Required action: Copy each line of the entries that includes the word "pasów".

Collected data:
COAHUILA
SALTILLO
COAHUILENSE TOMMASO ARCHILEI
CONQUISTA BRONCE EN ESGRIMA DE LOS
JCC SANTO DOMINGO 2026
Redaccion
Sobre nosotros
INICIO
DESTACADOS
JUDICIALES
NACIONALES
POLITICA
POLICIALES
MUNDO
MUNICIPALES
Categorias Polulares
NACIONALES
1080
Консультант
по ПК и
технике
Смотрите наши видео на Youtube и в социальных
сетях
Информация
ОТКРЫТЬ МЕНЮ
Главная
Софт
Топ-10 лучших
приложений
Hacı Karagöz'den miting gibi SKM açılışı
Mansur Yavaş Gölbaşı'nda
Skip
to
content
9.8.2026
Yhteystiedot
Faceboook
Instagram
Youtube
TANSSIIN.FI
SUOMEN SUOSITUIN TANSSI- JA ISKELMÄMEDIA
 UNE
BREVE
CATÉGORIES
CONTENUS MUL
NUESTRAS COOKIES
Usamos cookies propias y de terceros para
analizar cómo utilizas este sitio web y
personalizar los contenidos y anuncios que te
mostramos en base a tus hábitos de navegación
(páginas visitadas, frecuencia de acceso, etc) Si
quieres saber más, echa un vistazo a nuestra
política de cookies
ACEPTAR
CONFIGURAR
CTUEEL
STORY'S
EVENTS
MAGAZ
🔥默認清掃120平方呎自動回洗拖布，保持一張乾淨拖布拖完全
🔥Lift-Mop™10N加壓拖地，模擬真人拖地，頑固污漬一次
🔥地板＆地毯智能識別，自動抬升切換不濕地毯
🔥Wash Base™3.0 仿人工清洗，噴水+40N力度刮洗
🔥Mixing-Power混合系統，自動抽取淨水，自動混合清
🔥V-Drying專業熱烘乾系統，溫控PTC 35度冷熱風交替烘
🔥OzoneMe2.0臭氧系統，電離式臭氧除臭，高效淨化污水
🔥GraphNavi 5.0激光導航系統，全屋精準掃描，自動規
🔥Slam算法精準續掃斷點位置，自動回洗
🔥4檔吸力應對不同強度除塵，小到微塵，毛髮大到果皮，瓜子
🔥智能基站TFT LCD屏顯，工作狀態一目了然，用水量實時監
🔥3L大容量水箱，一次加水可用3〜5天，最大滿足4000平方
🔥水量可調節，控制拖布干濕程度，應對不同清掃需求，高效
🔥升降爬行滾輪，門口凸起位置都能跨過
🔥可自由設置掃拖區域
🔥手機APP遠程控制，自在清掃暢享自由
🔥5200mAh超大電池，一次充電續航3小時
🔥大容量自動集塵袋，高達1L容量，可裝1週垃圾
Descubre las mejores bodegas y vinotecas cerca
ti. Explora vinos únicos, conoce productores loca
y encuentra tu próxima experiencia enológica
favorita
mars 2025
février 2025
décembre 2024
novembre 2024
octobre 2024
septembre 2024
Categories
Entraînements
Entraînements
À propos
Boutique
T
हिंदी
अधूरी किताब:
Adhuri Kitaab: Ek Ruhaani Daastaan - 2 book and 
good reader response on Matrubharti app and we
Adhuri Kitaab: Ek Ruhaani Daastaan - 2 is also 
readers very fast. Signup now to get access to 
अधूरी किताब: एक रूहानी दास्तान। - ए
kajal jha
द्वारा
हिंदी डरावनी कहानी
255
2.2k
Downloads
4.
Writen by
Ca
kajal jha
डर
==
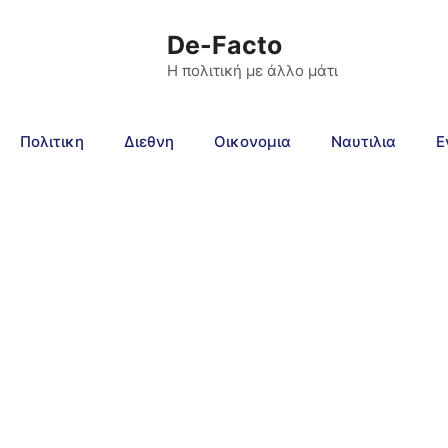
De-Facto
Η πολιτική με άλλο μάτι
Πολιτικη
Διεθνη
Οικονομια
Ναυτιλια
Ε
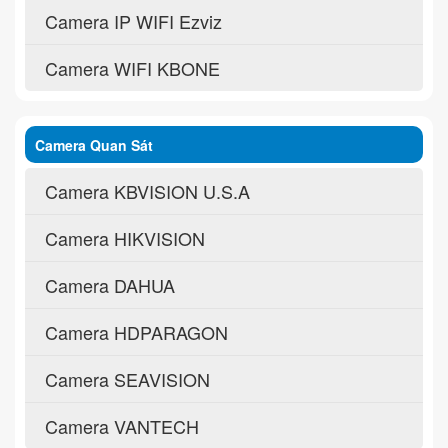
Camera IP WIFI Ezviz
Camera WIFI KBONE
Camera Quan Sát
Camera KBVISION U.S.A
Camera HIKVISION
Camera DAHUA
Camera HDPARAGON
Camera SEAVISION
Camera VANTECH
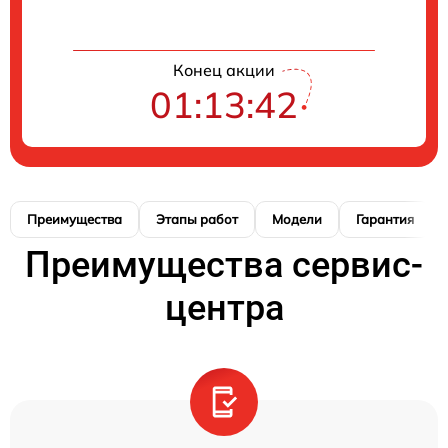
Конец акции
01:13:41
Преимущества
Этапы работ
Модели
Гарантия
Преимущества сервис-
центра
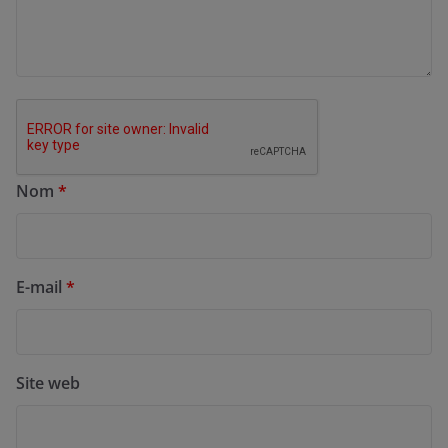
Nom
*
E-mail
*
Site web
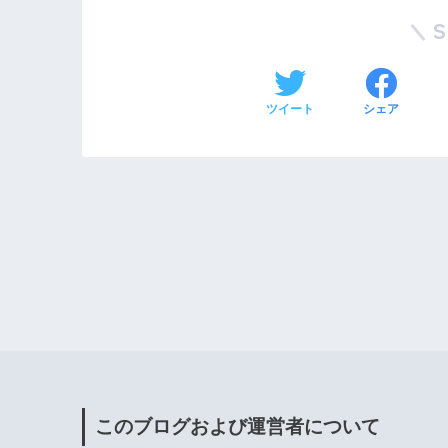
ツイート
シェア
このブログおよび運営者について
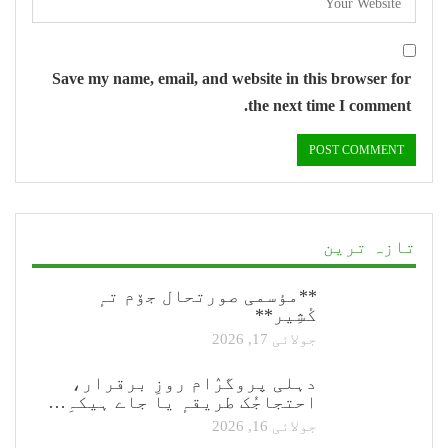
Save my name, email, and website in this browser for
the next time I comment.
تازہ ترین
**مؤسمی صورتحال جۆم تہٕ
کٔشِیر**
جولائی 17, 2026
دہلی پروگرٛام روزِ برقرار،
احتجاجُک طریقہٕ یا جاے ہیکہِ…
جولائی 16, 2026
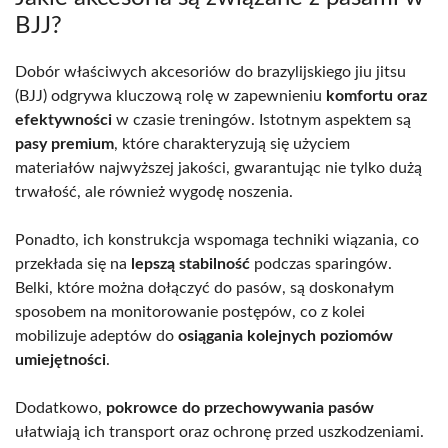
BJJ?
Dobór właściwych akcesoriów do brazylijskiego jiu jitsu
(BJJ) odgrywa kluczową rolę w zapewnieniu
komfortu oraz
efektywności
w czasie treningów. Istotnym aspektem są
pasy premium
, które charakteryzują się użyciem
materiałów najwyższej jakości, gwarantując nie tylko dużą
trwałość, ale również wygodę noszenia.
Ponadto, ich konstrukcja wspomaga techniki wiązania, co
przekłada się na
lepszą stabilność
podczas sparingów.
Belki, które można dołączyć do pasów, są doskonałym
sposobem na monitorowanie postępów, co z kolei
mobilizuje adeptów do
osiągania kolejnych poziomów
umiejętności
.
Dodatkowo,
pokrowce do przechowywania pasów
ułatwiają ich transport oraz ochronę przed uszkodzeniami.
--
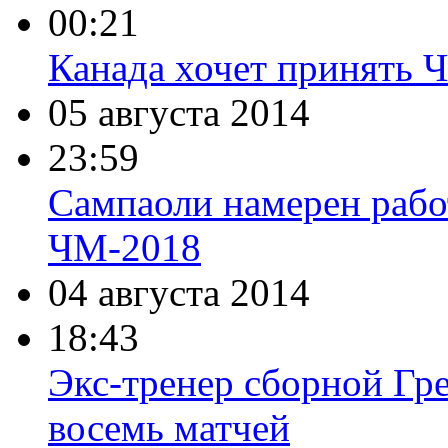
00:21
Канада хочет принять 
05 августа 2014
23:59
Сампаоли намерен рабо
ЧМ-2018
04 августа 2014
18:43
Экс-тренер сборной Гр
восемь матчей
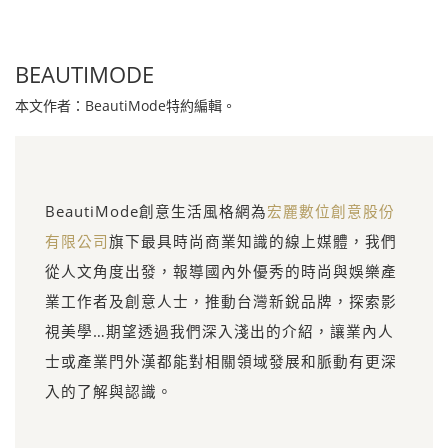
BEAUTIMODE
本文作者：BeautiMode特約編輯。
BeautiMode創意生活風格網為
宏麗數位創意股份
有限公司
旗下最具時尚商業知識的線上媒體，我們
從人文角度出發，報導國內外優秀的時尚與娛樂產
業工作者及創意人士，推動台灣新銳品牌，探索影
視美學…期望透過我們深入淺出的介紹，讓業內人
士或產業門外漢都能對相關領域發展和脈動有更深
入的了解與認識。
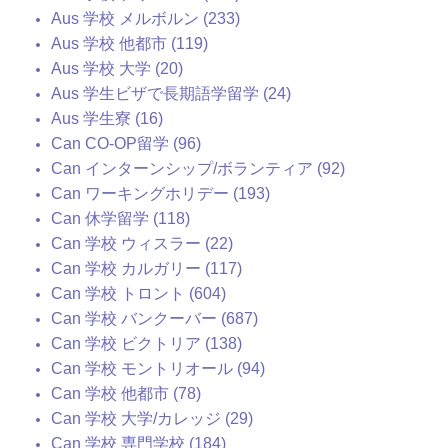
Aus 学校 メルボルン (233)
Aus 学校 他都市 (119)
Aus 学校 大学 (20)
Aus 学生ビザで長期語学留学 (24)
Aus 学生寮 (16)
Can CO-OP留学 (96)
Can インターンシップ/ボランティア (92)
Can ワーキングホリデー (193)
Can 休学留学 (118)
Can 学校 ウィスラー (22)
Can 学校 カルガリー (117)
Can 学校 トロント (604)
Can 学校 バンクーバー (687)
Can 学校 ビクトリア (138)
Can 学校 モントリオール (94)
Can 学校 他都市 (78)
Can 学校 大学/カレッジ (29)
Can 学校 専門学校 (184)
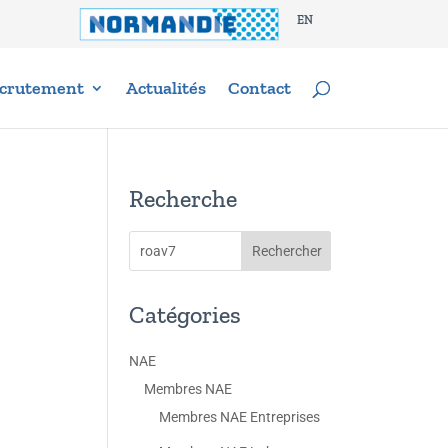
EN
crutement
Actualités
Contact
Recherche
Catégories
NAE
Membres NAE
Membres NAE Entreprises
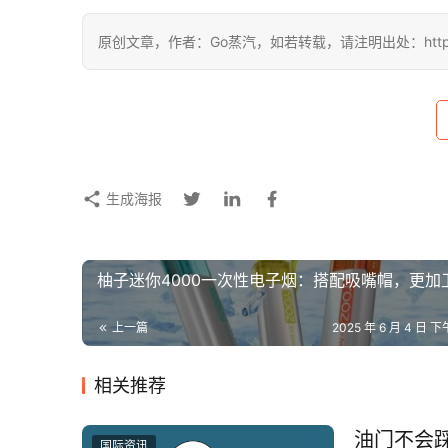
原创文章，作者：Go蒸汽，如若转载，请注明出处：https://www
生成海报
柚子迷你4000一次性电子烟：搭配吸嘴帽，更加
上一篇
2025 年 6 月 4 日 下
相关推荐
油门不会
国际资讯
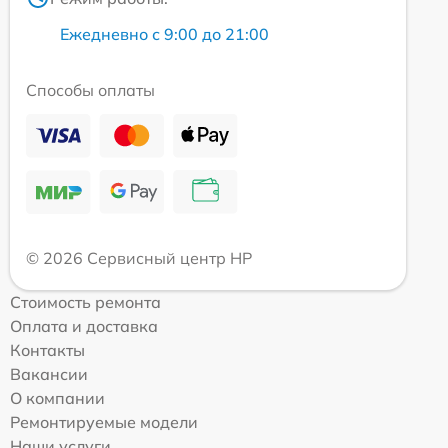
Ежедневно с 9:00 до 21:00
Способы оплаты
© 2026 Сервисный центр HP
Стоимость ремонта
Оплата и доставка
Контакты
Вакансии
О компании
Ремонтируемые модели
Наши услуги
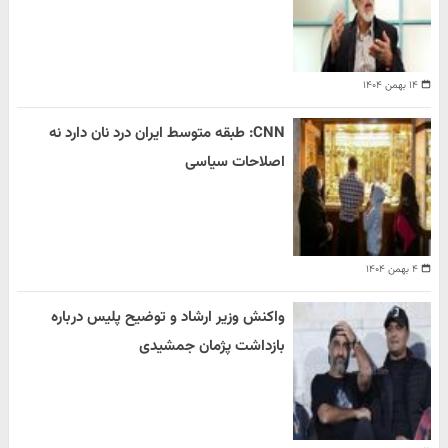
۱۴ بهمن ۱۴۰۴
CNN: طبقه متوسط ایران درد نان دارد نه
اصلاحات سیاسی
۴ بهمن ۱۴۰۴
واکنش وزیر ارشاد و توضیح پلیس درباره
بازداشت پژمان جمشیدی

Result of the exercise:
Belki, które można dołączyć do pasów, są doskonałym
pokrowce do przechowywania pasów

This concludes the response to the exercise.